### Prompt
List, from the lines below, each one with "Chiesa" in it.

### Supplied entries

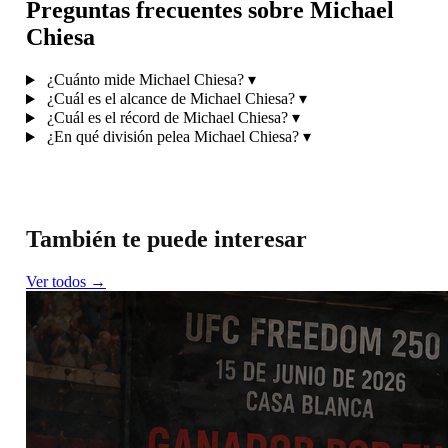
Preguntas frecuentes sobre Michael
Chiesa
¿Cuánto mide Michael Chiesa?
▾
¿Cuál es el alcance de Michael Chiesa?
▾
¿Cuál es el récord de Michael Chiesa?
▾
¿En qué división pelea Michael Chiesa?
▾
También te puede interesar
Ver todos →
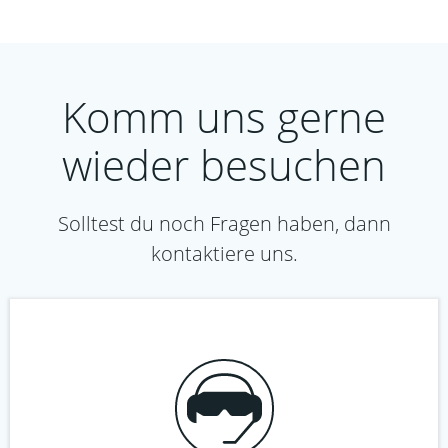
Komm uns gerne
wieder besuchen
Solltest du noch Fragen haben, dann
kontaktiere uns.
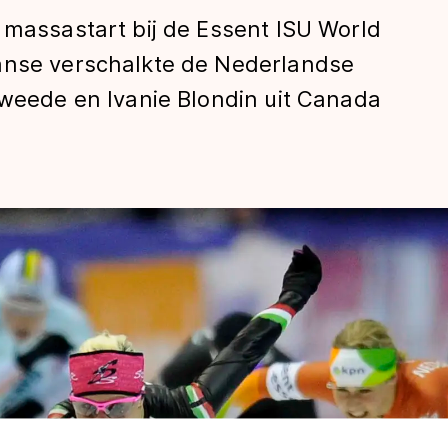
 massastart bij de Essent ISU World
anse verschalkte de Nederlandse
tweede en Ivanie Blondin uit Canada
len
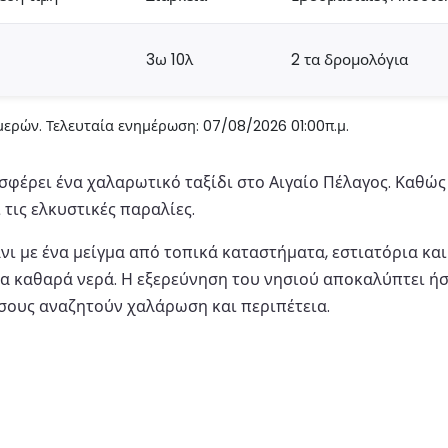
3ω 10λ
2 τα δρομολόγια
ερών. Τελευταία ενημέρωση: 07/08/2026 01:00π.μ.
οσφέρει ένα χαλαρωτικό ταξίδι στο Αιγαίο Πέλαγος. Καθώ
 τις ελκυστικές παραλίες.
νι με ένα μείγμα από τοπικά καταστήματα, εστιατόρια και
τα καθαρά νερά. Η εξερεύνηση του νησιού αποκαλύπτει ήσ
όσους αναζητούν χαλάρωση και περιπέτεια.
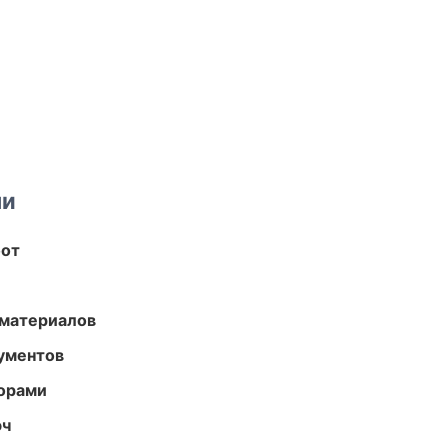
ми
бот
 материалов
ументов
торами
юч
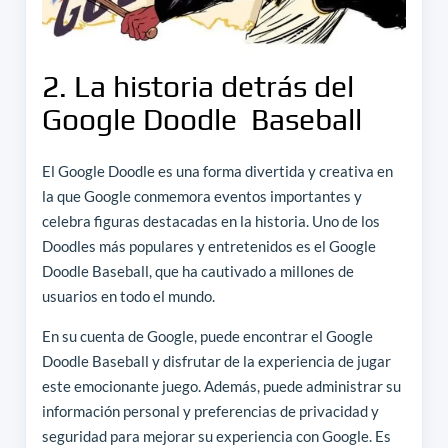
2. La historia detrás del
Google Doodle Baseball
El Google Doodle es una forma divertida y creativa en
la que Google conmemora eventos importantes y
celebra figuras destacadas en la historia. Uno de los
Doodles más populares y entretenidos es el Google
Doodle Baseball, que ha cautivado a millones de
usuarios en todo el mundo.
En su cuenta de Google, puede encontrar el Google
Doodle Baseball y disfrutar de la experiencia de jugar
este emocionante juego. Además, puede administrar su
información personal y preferencias de privacidad y
seguridad para mejorar su experiencia con Google. Es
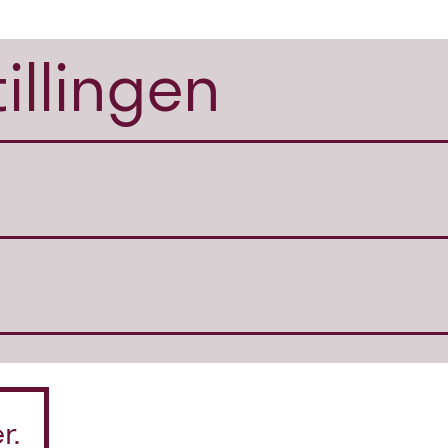
illingen
r.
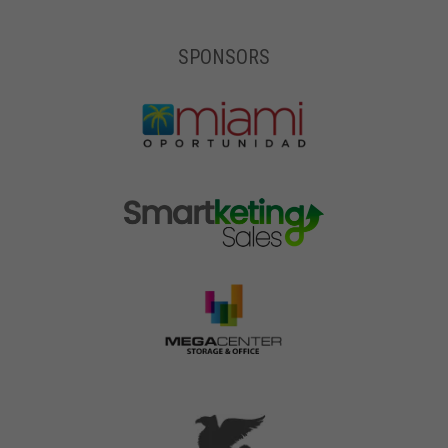
SPONSORS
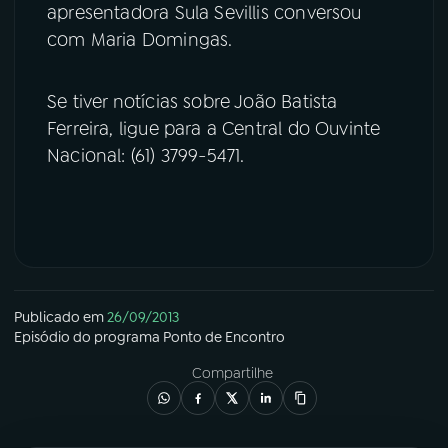
apresentadora Sula Sevillis conversou
com Maria Domingas.
YouTube
Facebook
Instagram
X
Se tiver notícias sobre João Batista
Ferreira, ligue para a Central do Ouvinte
TikTok
Nacional: (61) 3799-5471.
Publicado em
26/09/2013
Episódio
do programa
Ponto de Encontro
Compartilhe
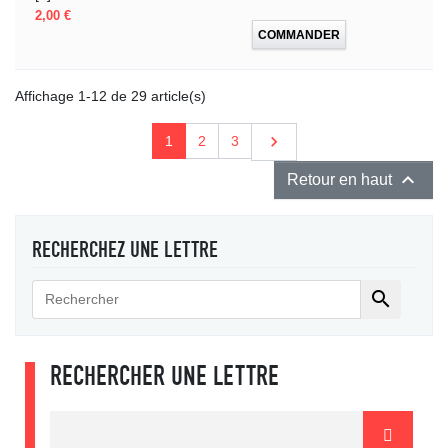
Prix
2,00 €
COMMANDER
Affichage 1-12 de 29 article(s)
Suivant

1
2
3

Retour en haut
RECHERCHEZ UNE LETTRE

RECHERCHER UNE LETTRE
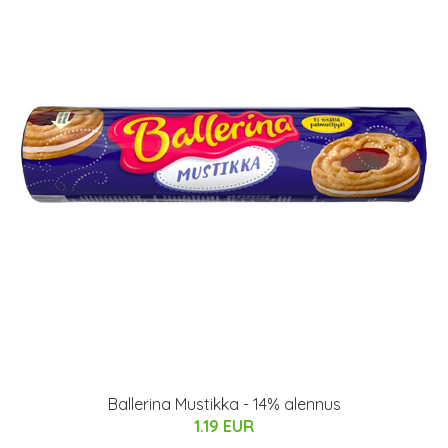
Ballerina Mustikka - 14% alennus
1.19 EUR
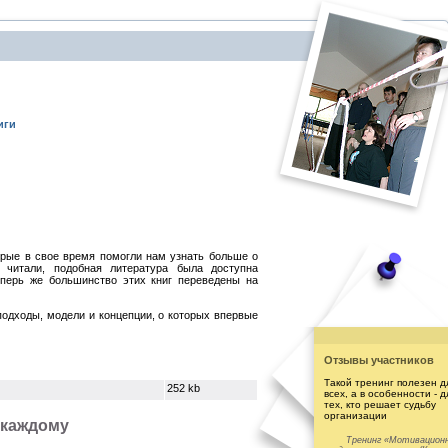
иги
орые в свое время помогли нам узнать больше о
 читали, подобная литература была доступна
еперь же большинство этих книг переведены на
подходы, модели и концепции, о которых впервые
Отзывы участников
Такой тренинг полезен д
252 kb
всех, а в особенности - д
тех, кто решает судьбу
организации
 каждому
Тренинг «Мотивацион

### Written solution
Chiesa
¿Cuánto mide Michael Chiesa?
¿Cuál es el alcance de Michael Chiesa?
¿Cuál es el récord de Michael Chiesa?
¿En qué división pelea Michael Chiesa?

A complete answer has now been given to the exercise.